重要なことに、IDO1染色の証拠は、Ido1-/-宿主において確立された4T1転移において観察されず(図4A)、IDO1に対する抗体の特異度、並びにWT Ido1対立遺伝子の保持にもかかわらず、この設定において移植された4T1腫瘍細胞によるIDO1発現の欠如の両方を確認した。
一方、IDO1+細胞はGcn2-/-宿主において確立された4T1転移において観察されたが、これらの腫瘍において観察された新生血管形成(neovascularization)の有意な減少にもかかわらず(図4A)、再度、IDO1の下流で作用するGCN2と一致した。
IDO1についての4T1肺転移の染色はOIR網膜と同様に、IDO1+細胞が、WT宿主において確立された4T1転移における血管と関連することを明らかにした(図4A) 。
重要なことに、IDO1染色の証拠は、Ido1-/-宿主において確立された4T1転移において観察されず(図4A)、IDO1に対する抗体の特異度、並びにWT Ido1対立遺伝子の保持にもかかわらず、この設定において移植された4T1腫瘍細胞によるIDO1発現の欠如の両方を確認した。

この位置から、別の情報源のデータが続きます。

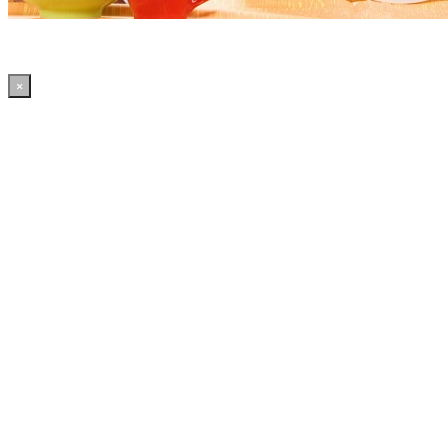
×
12:44:21 WordPress: 50.41MB | MySQL:70 | 2,203sec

一方、IDO1+細胞はGcn2-/-宿主において確立された4T1転移において観察されたが、これらの腫瘍において観察された新生血管形成(neovascularization)の有意な減少にもかかわらず(図4A)、再度、IDO1の下流で作用するGCN2と一致した。
【0126】
IDO1陽性細胞は、OIR及び4T1肺転移モデルの両方において新生血管形成(neovascularization)の領域と密接に関連していたが、IDO1の染色は、血管を同定するために使用された内皮細胞マーカーの染色と直接重複しないようであった。
代わりに、WTから得られたがIdo1-/-宿主からは得られなかった4T1転移性病変において検出されたIDO1染色は、共通白血球マーカーCD45を発現する細胞のサブセットと重複した(図4B)。
対照的に、原発性4T1腫瘍又はWTマウス由来の対応する脾臓に存在するCD45+細胞において、IDO1発現は検出されなかった(図4B)。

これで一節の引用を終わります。